The album is dedicated to Lawrence's late wife and singing partner, Eydie Gorme, who died in August in Las Vegas, at the age of 84. The couple, who were often referred to as the Lunts of Las Vegas, had been married for more than 55 years.

The album, which features songs by such composers as Garth Brooks, Billy Joel, Barry Manilow and Neil Sedaka, as well as such standards as "Dream a Little Dream of Me" and "That Sunday, That Summer," was completed before Gorme's death.

"Eydie heard that album and she thought it was terrific," Lawrence said softly. When Gorme died, the release date was put on hold. When Lawrence was approached recently about the release, he told them, "Let's put it out for Valentine's Day."

Lawrence couldn't recall the last time he recorded a new studio album. Then Dante called out of the blue a few years ago. The producer and his girlfriend had seen Lawrence and Gorme perform at the Stardust in Las Vegas right before the hotel closed in 2006.

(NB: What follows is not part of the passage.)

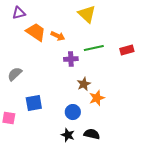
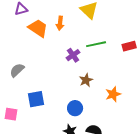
orange arrow: (58, 36) -> (60, 23), moved, turned 72
purple cross: (71, 59) -> (73, 55), turned -32
orange star: (97, 98) -> (113, 94), moved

"He just stunned me with his voice, so a little time later, I finally got his number and called him and said what are you doing?" said Dante. "I would love to produce you."

Lawrence and Dante picked out songs for the album. "What a joyous experience it was," said Dante. "I could see his mind working as he sang the songs. I could see him digesting what does [this lyric] really mean. He is a legendary talent."

Lawrence also recently did an episode of "Two and a Half Men" with pals Carl Reiner, Tim Conway and Garry Marshall. "It was fun to be with those guys," said Lawrence, who showed his comedic side on countless comedy-variety shows over the years, as well as playing Maury Sline, the fast-talking, gold-chain wearing agent in the 1980 comedy "The Blues Brothers" and in 1998's "Blues Brothers 2000."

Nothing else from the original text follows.